12




「目、腫れてない?」

「ちょっと赤いけど、眼鏡あるしそんなに気にならないよ。多分大丈夫」

「本当?」

「本当。」

猿飛さんはそれでも手鏡を取り出して自分の目元を確認し、ついでに前髪を直した。ぱた、手鏡を閉じると彼女は俺を見上げる。

「・・・ありがとう」

「いや・・・・・」

後ろ頭をかく。腕にはまだ猿飛さんの手の感触が残っている。予鈴が鳴る。それをきっかけに、急に時間がまともに動き出したように、教室エリアや昇降口の方で人が移動する気配がきこえた。

がんばろう。お互いに。

C組もZ組も同じ階にあるから教室への帰り道は途中まで一緒なのだが、俺と猿飛さんは別々に教室に戻った。戻ってから級友にずいぶんからかわれた。猿飛さんとの関係はきっぱり否定した。否定しながら、多分俺たちは、全く関係ないただの同学年の男子女子ではないと思っていた。かといって友達でも恋人でもない。争っているわけじゃないから、ライバルでもない。戦友か、いや、近いけれども何だかそれも違う気がする。


帰りのSHRでもやはり月詠先生はいつも通りだった。クラスが勝手に浮かれたり沈んだりしている中で。教室を出ようとした月詠先生に、何人かの女子が駆けよって、手作りらしいかわいい包みを渡していた。月詠先生は受け取りながら不思議そうにそれを眺め、ふっと微笑んで、彼女たちに何か(多分お礼を)言う。出席簿と書類ファイルの上に包みを乗っけて、教室を離れていった。

結局今日一日、月詠先生に関しては何もなかったな、と思う。
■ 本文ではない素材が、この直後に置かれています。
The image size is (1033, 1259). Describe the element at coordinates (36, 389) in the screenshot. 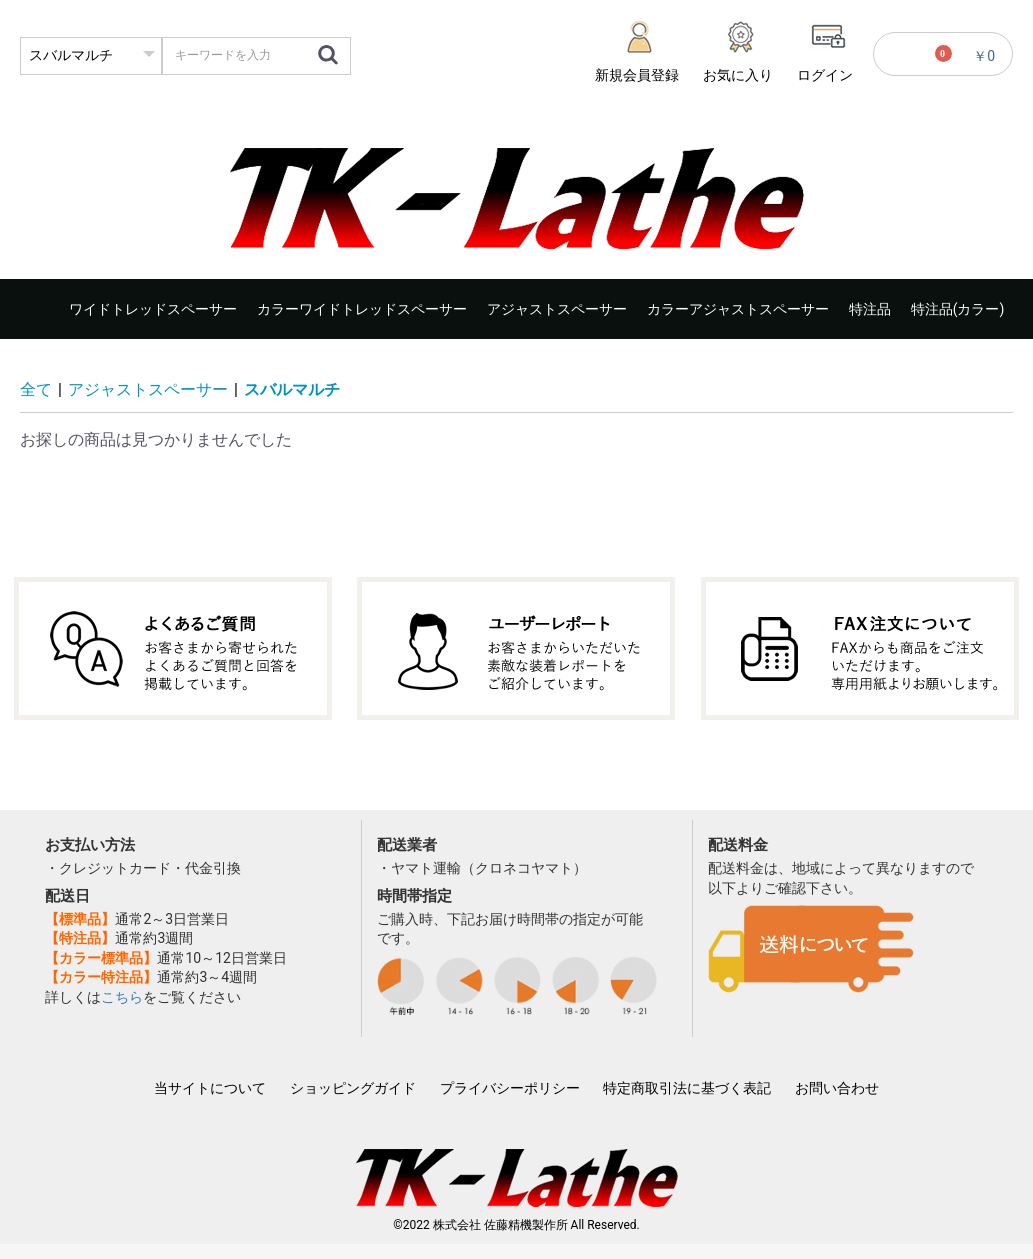 I see `全て` at that location.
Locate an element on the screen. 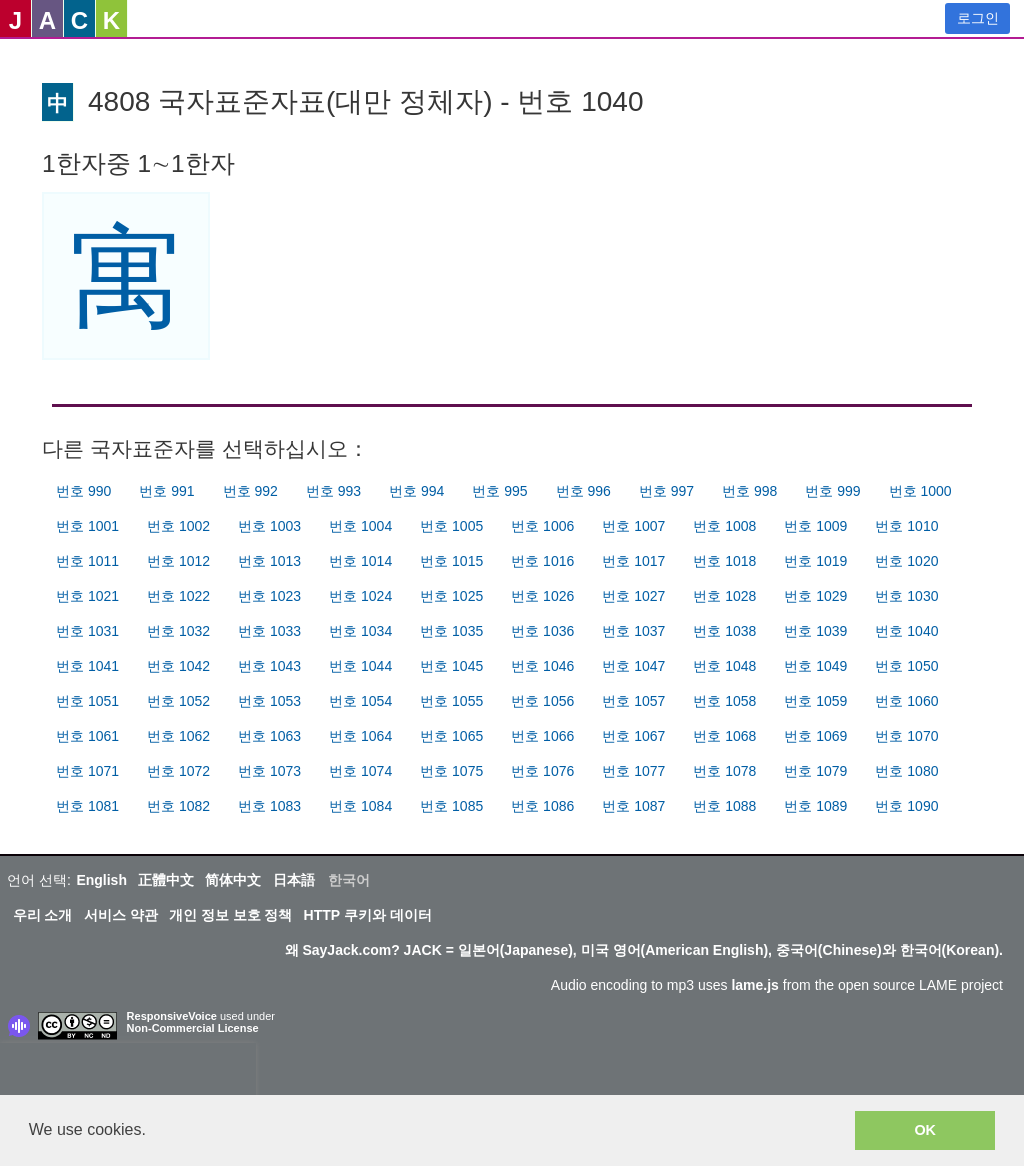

でもまあいい、切り替えよう。明日は入試だ。そう自分に言い聞かせて昇降口に向かった。受験しない組の奴らは相変わらずラーメン会をやるらしいが、さすがに今日は誘われなかった。その代わり受験終わったらラーメン祝勝会するから絶対参加な、春一郎のオゴリな、と言われた。何かがおかしい。

あとひと月もすれば通らなくなるこの廊下を、別段厳かでもない気持ちで渡り、自分の靴箱を開ける。良かった、果たし状は入ってない。小汚いスニーカーを履こうとすると、しかし、左足の裏にモヌッとヘンな感触のものがあたった。

何だ。

左靴を掴んで振ると、五センチ四方くらいのものが、ぽとり、足元に落ちた。

拾ってみれば、お守り。「学業成就」と縫われている。ついでに小さなふせんがついていて、多分孔子か何か昔の偉人の言葉なのだろう、漢文の短いメッセージが書かれていた。漢文って。バレンタインなのに、漢文って。それを靴の中にシュートって。

何だかおかしくなった。でもそれ以上に嬉しくなった。……いいよね、多少は浮かれても。

無記名だけれど、この字が誰の字か、俺知ってるわ。毎日、毎週、よく黒板で見ているあの字と一緒だ。


チョコレートでも愛の言葉でもないけれど、きっと、明日はうまくいくだろう。うん、うまくいく。


靴を履いて外に出る。北風が真正面から吹きつけて、マフラーを巻くのを邪魔してくる。でも俺は真っすぐに前を見据える。小さなふせんをつけっぱなしのお守りを、そっとコートのポケットに仕舞いこんで。